Page:Ringuet - Le Poids du jour, 1949.djvu/109

La bibliothèque libre.
Le texte de cette page a été corrigé et est conforme au fac-similé.
105
HÉLÈNE ET MICHEL

Michel reconnut l’endroit où, — il y avait si longtemps et si peu de temps — il avait passé près de Georgette une heure heureuse à regarder les oiseaux ivres de la lumière caressante du soir. Sur la terre glacée où les herbes étaient mortes, il se laissa tomber, cherchant à dégorger les sanglots qui refusaient de sortir et l’étouffaient.
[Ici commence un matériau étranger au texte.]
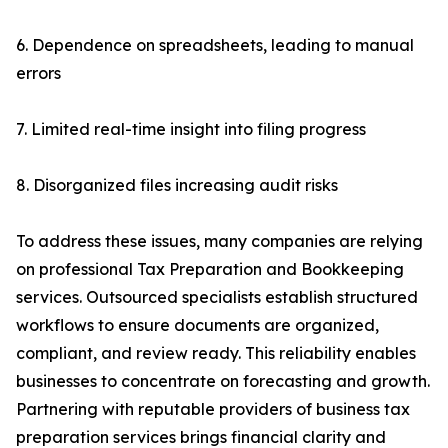
6. Dependence on spreadsheets, leading to manual
errors
7. Limited real-time insight into filing progress
8. Disorganized files increasing audit risks
To address these issues, many companies are relying
on professional Tax Preparation and Bookkeeping
services. Outsourced specialists establish structured
workflows to ensure documents are organized,
compliant, and review ready. This reliability enables
businesses to concentrate on forecasting and growth.
Partnering with reputable providers of business tax
preparation services brings financial clarity and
Il s’abandonna à la dérive de sa peine, oubliant pour un moment son orgueil blessé pour ne plus songer qu’à la douce figure de son amie, à la douceur de leurs simples caresses, à la volupté aiguë de leurs jeunes baisers.

Sortant de la terre comme une sève de mort, il sentit le froid qui lentement le gagnait. Son corps s’engourdissait de froid et de chagrin. Ses paupières étaient lourdes et dans ses veines courait un poison léthargique. Il songea un moment qu’il serait beau de mourir ainsi dans la nuit inhumaine. On le trouverait demain ; et parmi l’émoi qui secouerait la ville, l’infidèle sentirait dans le fond de son cœur que c’était pour elle et par elle qu’il était mort ainsi ; que c’était elle qui l’avait tué.

Puis il lui revint qu’ainsi il ne serait point vengé. Que son rival pourrait, tout à son aise,… Une vague de colère monta en lui dont le feu subit le brûla. Il se releva, serra les dents et les poings et partit vers la maison.

Mais avant d’entrer, il s’arrêta un moment pour se composer un visage. Il ne voulait point se trahir et qu’Hélène lui posât des questions.

Par-dessus tout, il craignait de subitement se mettre à sangloter sur les genoux de sa mère, comme un enfant qu’il n’était plus, qu’il ne voulait plus être.